▶ _BRIEF_
Your answer should consist only of the lines below from the one with "cotton embroidered in Paris" through the one with "formula from 9am", copied exactly.
RECORDS FOR THE TASK Block Start
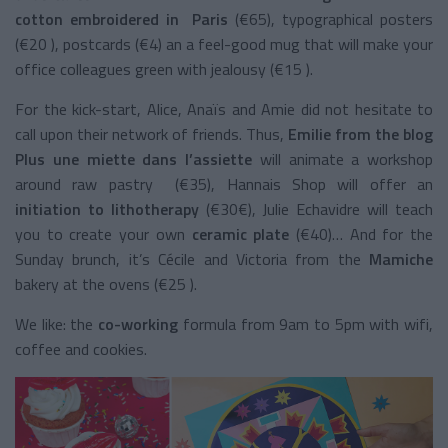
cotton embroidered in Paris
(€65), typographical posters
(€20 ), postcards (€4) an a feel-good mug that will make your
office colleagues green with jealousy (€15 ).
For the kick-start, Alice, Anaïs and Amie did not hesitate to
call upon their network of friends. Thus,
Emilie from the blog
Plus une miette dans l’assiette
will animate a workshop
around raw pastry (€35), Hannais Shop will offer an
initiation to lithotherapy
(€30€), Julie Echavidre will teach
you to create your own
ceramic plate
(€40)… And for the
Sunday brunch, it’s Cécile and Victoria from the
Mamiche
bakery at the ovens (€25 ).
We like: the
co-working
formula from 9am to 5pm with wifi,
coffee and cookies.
RECORDS FOR THE TASK Block End
RECORDS FOR THE TASK Block Start
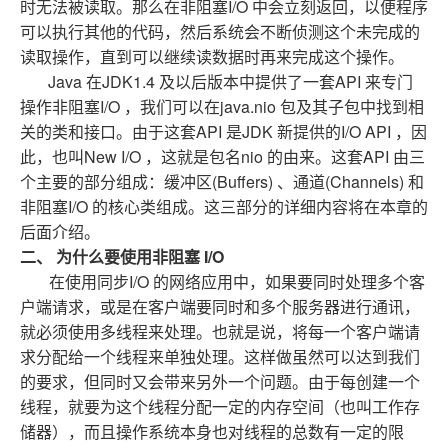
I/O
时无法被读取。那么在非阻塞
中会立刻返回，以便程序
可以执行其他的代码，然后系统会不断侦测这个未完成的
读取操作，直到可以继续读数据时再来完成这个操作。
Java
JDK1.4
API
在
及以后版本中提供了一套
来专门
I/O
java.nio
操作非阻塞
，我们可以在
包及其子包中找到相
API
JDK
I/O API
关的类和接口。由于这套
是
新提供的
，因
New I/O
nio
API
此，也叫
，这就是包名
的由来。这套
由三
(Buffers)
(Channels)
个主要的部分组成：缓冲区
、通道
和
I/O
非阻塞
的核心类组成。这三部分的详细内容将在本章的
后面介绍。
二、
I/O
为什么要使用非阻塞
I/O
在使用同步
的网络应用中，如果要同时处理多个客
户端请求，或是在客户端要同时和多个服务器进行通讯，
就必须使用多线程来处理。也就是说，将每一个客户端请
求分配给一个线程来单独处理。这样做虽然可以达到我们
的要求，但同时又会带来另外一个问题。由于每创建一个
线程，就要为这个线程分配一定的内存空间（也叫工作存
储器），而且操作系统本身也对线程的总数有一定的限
RECORDS FOR THE TASK Block End
RECORDS FOR THE TASK Block Start
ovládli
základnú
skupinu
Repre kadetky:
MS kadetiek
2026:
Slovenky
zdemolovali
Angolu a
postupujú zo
RECORDS FOR THE TASK Block End
▶ _ANSWER_
cotton embroidered in Paris
(€65), typographical posters
(€20 ), postcards (€4) an a feel-good mug that will make your
office colleagues green with jealousy (€15 ).
For the kick-start, Alice, Anaïs and Amie did not hesitate to
call upon their network of friends. Thus,
Emilie from the blog
Plus une miette dans l’assiette
will animate a workshop
around raw pastry (€35), Hannais Shop will offer an
initiation to lithotherapy
(€30€), Julie Echavidre will teach
you to create your own
ceramic plate
(€40)… And for the
Sunday brunch, it’s Cécile and Victoria from the
Mamiche
bakery at the ovens (€25 ).
We like: the
co-working
formula from 9am to 5pm with wifi,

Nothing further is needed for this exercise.